Là n’est pas l’essentiel. Ce qu’il faut comprendre, c’est qu’un déficit signifie qu’une partie des dépenses publiques est financée par des emprunts émis par l’Etat. L’argent ne tombe pas du ciel, et il y a toujours quelqu’un qui paie ; dans le cas d’un déficit, c’est un paiement à crédit, rendu possible par des emprunts. Comme l’épargne n’est pas extensible à l’infini, ces emprunts viennent diminuer l’épargne disponible pour financer les entreprises : on dit que les dépenses publiques ainsi financées viennent évincer des investissements privés qui n’auront pas lieu faute de financement suffisant (« Effet d’éviction »). Comme l’épargne nationale ne suffit pas, une grande partie de la dette publique est financée par l’étranger (62% !), nous mettant en situation de dépendance.
Le problème, c’est que ce n’est pas la première année que nous sommes en déficit et que nous empruntons. Le dernier budget de l’Etat équilibré remonte en France à 1974 : cela fait donc 35 ans que l’Etat vit à crédit. Résultat : la dette publique explose à son tour, dépassant largement les 1 200 milliards d’euros, soit 20 000 euros à rembourser par Français : c’est le cadeau que chacun trouve dans son berceau en arrivant. En effet, il faudra bien un jour rembourser cette dette et il faut en attendant payer les intérêts.
Les seuls intérêts annuels représentent le second poste du budget de l’Etat, derrière l‘éducation et devant la défense, soit l’équivalent de la totalité de l’impôt sur le revenu. Quant au capital lui-même, pour l’instant on le rembourse quand il arrive à l’échéance en effectuant de nouveaux emprunts, ce qui s’appelle dans le privé de la cavalerie et conduit en général un dirigeant d‘entreprise en prison. Mais il faudra bien un jour finir par rembourser vraiment, ce qui se traduira par des hausses d’impôts. Autrement dit, accepter un déficit, surtout durable comme le nôtre, c’est demander à la génération future de payer nos dépenses actuelles.
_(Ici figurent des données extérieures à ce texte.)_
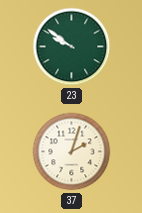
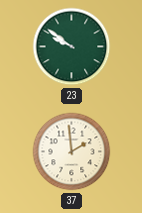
37: 2:03 -> 1:59
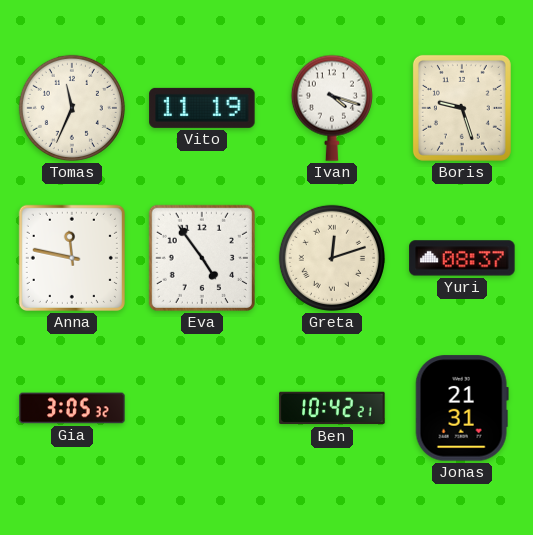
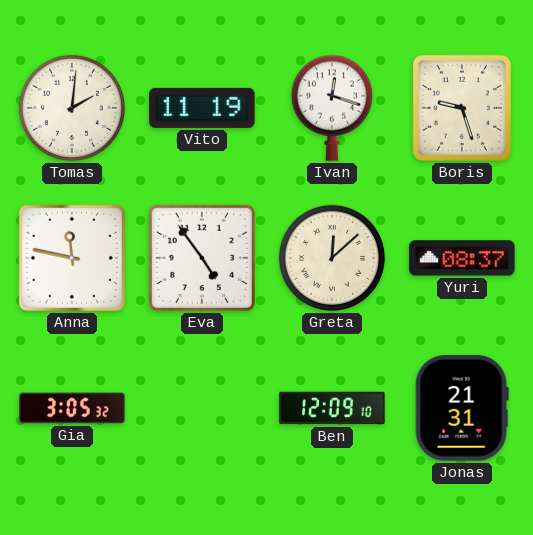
Tomas: 11:34 -> 2:01
Ivan: 4:18 -> 12:18
Greta: 12:12 -> 12:08
Ben: 10:42 -> 12:09
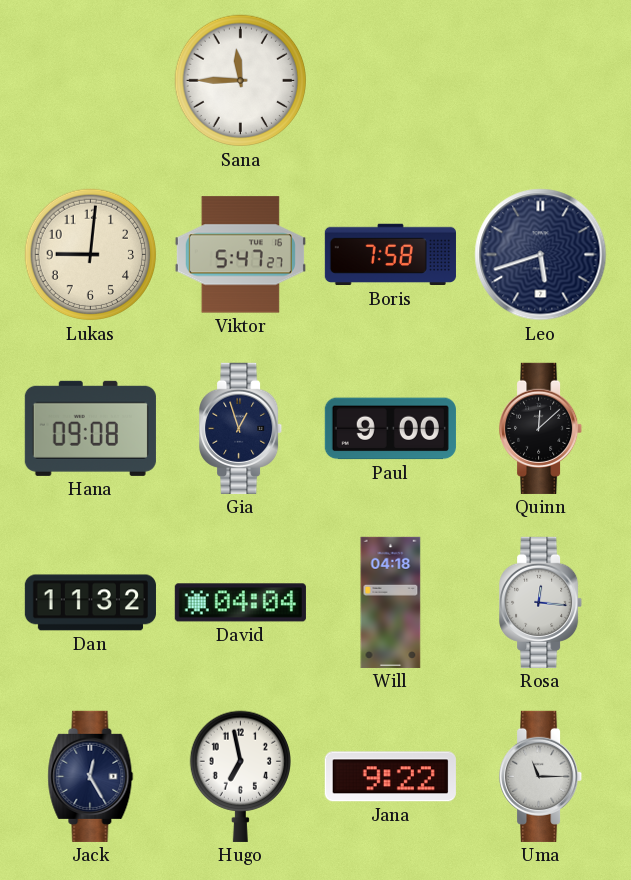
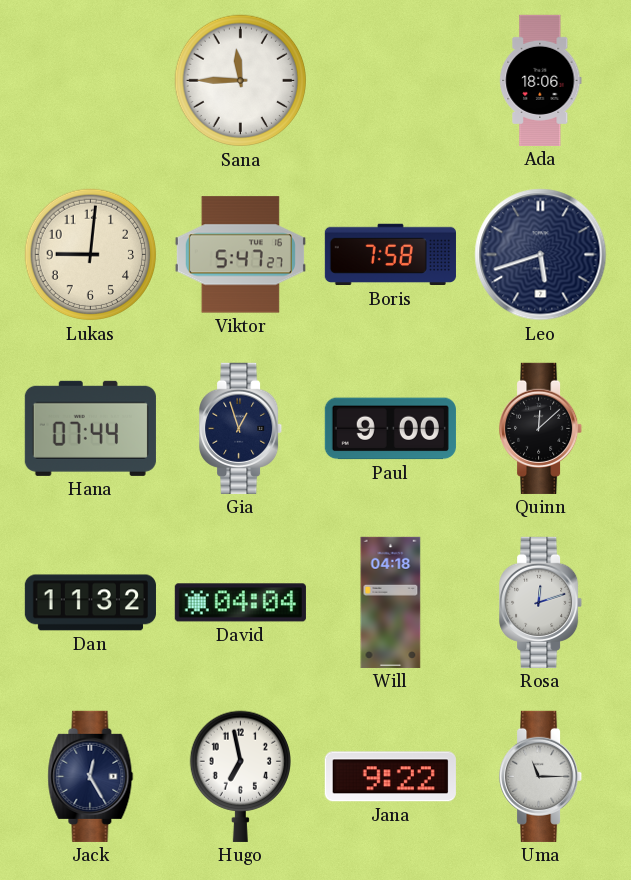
Ada: none -> 18:06
Hana: 09:08 -> 07:44
Rosa: 12:16 -> 12:12
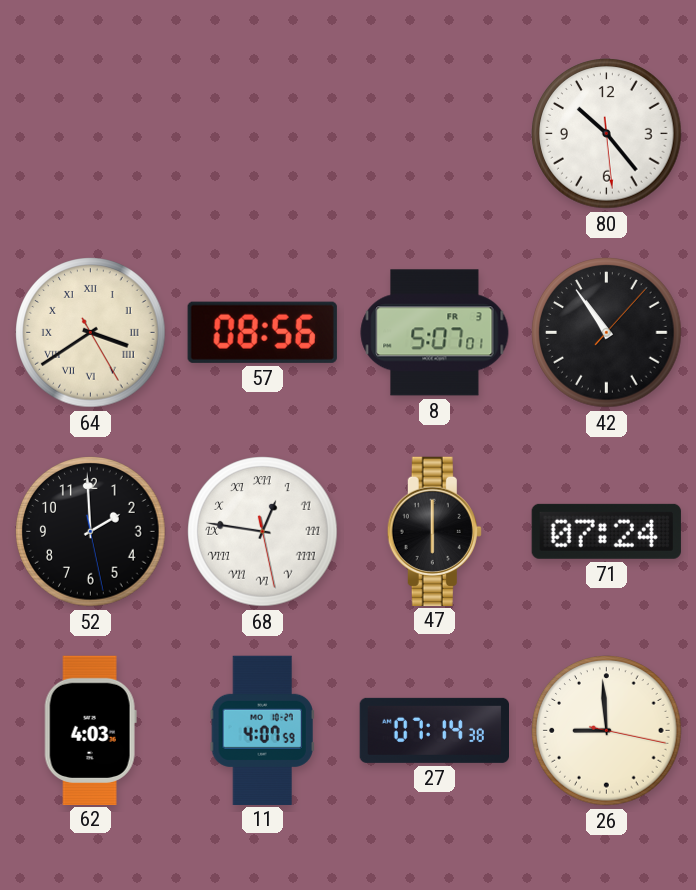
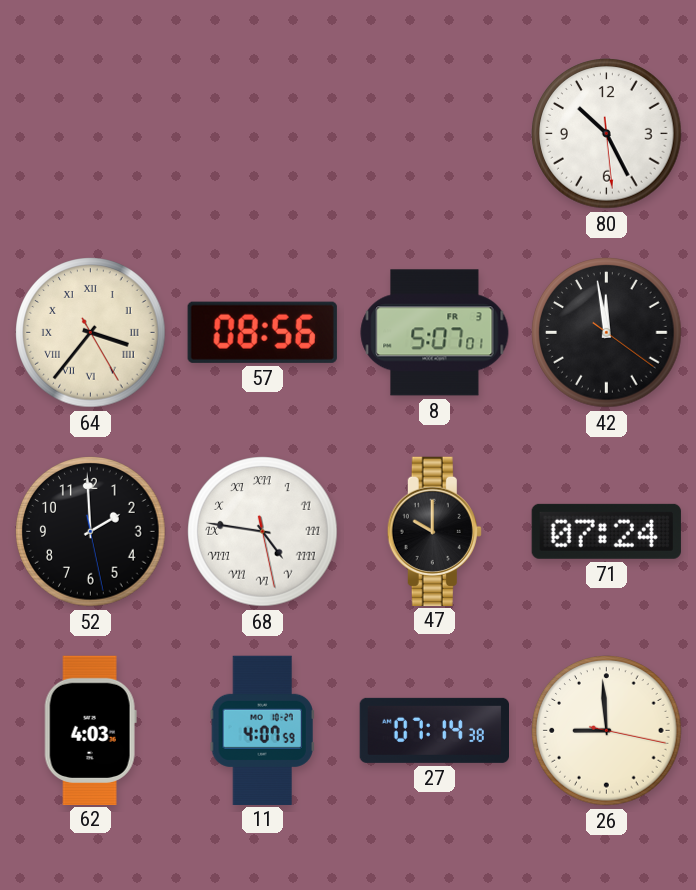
80: 10:23 -> 10:25
64: 3:39 -> 3:36
42: 10:54 -> 11:58
68: 12:46 -> 4:46
47: 6:00 -> 10:00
Il y a peu, Nicolas Sarkozy avait déclaré « Transmettre à nos enfants la facture de nos dépenses de santé et de retraite, c’est profondément immoral ». En effet, car ce sont les dépenses de fonctionnement qui sont ainsi financés. La génération suivante nous reprochera un jour d’avoir ainsi sacrifié l’avenir. En 1774, Turgot conseillait déjà à Louis XVI de « réduire la dépense au niveau de la recette » faute de quoi on courrait à la banqueroute, ce qui s’est produit quelques années plus tard. Nous n’en avons tiré aucune leçon. « La France est en faillite » avait déclaré François Fillon il y a un an. Cela n’a pas empêché la fuite en avant de se poursuivre.